This joint venture is 50/50 between the companies.
Sony presented two electric concepts and announced that it was looking for partners to enter the EV market at the start of 2022. It found a partner in Honda in March and the two decided to create a 50/50 joint venture. The “New Company” was the name it used back then. Now, the final name has been announced. Sony Honda Mobility Inc., based in Tokyo will be established before end of year.
In 2025, EV sales will begin when Sony and Honda both start providing mobility services. The press release doesn’t give any details, but it does reveal that the responsibilities will be divided between the two companies. Sony Honda Mobility Inc will benefit from “Honda’s cutting-edge safety and environmental technologies, mobility development capabilities and vehicle body manufacturing technology as well as after-sales management experience.”

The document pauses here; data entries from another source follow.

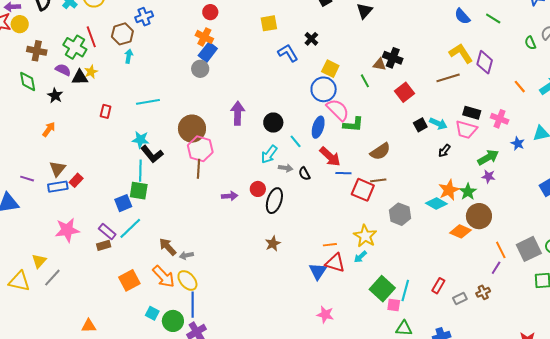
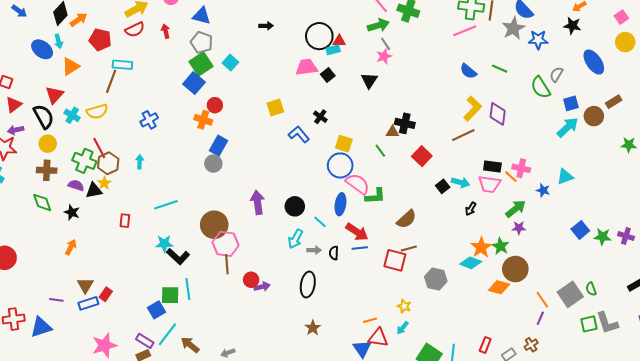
yellow circle: (20, 24) -> (48, 144), moved
brown hexagon: (122, 34) -> (108, 163), moved
orange cross: (204, 37) -> (203, 120), moved
green semicircle: (530, 43) -> (541, 87), size x1.6
yellow L-shape: (461, 53) -> (473, 109), turned 85
orange line: (520, 87) -> (511, 177), moved
cyan line: (140, 171) -> (188, 289), moved
blue line: (343, 173) -> (360, 248), moved
black semicircle: (304, 174) -> (334, 253), turned 40
red circle: (258, 189) -> (251, 280), moved
yellow star: (365, 236) -> (404, 306), size x0.6
brown arrow: (168, 247) -> (190, 345), moved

Sony will also provide its expertise in the development, application, and telecommunication of imaging, sensing and network technologies to create a new generation mobility and services that are closely aligned to users and the environment.
Both companies aim to produce “high-value electric vehicles (EVs),” although it is too early to know if Sony Vision-S 01 sedan or Vision-S 02 crossover will have any impact on the next generation of EVs. Honda, which is fashionably late to EVs, has already signed a deal to use its Ultium platform.
Honda’s long-term goal is to increase sales of fuel cell and battery-powered EVs to 40% of global annual deliveries by the end the decade. This percentage will rise to 80 percent by 2035, before Honda decides to retire the combustion engine entirely in 2040.
A new dedicated electric platform for this purpose will be unveiled in the second half decade. It is called e:Architecture and will be launched on a number of US-bound vehicles before moving to other markets. Separately, the deal with GM allows large Acura and Honda-badged SUVs to go on sale in North America during the 2024 model year.